At a dentist’s office, mercury can be found in more than just light bulbs and temperature controls, which makes those in the dental profession more susceptible to mercury poisonings. Dentists use amalgam in dental fillings, a substance which is about half liquid mercury. The U.S. Food and Drug Administration has ruled dental amalgams safe for use on adults and children ages six and up, but women who are pregnant or nursing should keep away. Any time amalgam is used, it’s extremely important for a mask to be worn to guard the lungs from inhaling mercury dust generated from the high speed drilling of fillings. 

The easiest way to keep employees and customers safe from mercury poisoning in your office building is to replace all fluorescent light bulbs with LED (light emitting diode) light bulbs, and switch all thermometers and thermostats to newer electric versions. 

It’s natural to feel worried about the possibility of hidden dangers in your business. Even though exposure to mercury and mold can be dangerous, there are many ways to avoid these hazards to workers and customers.
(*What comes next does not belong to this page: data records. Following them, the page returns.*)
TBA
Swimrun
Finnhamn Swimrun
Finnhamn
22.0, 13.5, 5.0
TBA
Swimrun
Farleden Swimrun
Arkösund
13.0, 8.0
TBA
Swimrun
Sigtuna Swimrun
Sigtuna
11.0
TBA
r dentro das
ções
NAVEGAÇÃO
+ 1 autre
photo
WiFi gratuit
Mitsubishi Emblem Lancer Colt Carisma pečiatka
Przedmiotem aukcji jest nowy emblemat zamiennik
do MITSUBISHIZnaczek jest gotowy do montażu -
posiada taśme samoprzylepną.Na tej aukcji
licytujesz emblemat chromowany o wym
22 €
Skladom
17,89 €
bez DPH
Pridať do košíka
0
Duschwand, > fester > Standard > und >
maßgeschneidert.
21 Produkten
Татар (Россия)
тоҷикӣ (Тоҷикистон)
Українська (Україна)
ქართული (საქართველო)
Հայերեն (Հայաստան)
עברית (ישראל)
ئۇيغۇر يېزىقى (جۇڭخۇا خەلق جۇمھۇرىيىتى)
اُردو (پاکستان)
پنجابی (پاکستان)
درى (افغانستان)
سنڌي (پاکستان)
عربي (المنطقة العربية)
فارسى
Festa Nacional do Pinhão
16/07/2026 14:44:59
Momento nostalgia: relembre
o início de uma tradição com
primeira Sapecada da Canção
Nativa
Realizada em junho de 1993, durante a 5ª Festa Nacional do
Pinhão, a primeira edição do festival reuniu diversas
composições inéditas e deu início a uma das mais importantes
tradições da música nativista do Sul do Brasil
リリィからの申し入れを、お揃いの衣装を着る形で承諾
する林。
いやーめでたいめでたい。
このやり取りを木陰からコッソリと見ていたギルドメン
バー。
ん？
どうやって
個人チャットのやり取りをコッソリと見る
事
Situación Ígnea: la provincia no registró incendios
Check out the following tips to make sure that you and your employees are educated about mold, mercury and what to do when either is found.  


Mold Tips: 

  • The local county health department can help you identify mold and advise you on clean-up methods.
  • The best way to regulate mold growth is by controlling indoor moisture.
  • Once a leak occurs, fix the source of the water problem immediately to avoid mold growth. Any wet materials should be cleaned and/or dried within 24-48 hours.
  • Don’t install carpet in areas where there is high moisture, such as near water fountains or sinks. 
  • If your business has gutters, be sure they are cleaned and repaired regularly.
  • Scrub mold off hard surfaces with water and detergent and dry the surface completely. Absorbent materials, such as ceiling tiles, may need to be replaced instead of cleaned.
  • A small mold clean-up, a moldy area less than 10 square feet, does not require professional service; however, a large mold clean-up, any area larger than 10 square feet, should be examined by a professional or contact the local health department.
  • Cosmetic damages may occur during any mold removal. 

Mercury Tips: 

  • Discard products that contain mercury and replace with versions without mercury, for example, thermometers with alcohol instead of mercury or electric thermometers and LED light bulbs instead of fluorescent.
  • Carefully store any items containing mercury to prevent breakage.
  • Dispose of materials containing mercury carefully, see if there is a place to discard hazardous waste locally or consult your local county health department. Large mercury spills require professional assistance.
  • Do not vacuum spilled mercury, it will turn into a vapor and inhaling liquid mercury is most dangerous. 
  • Proper breathing masks at dentist offices should always be worn when amalgam fillings are being used.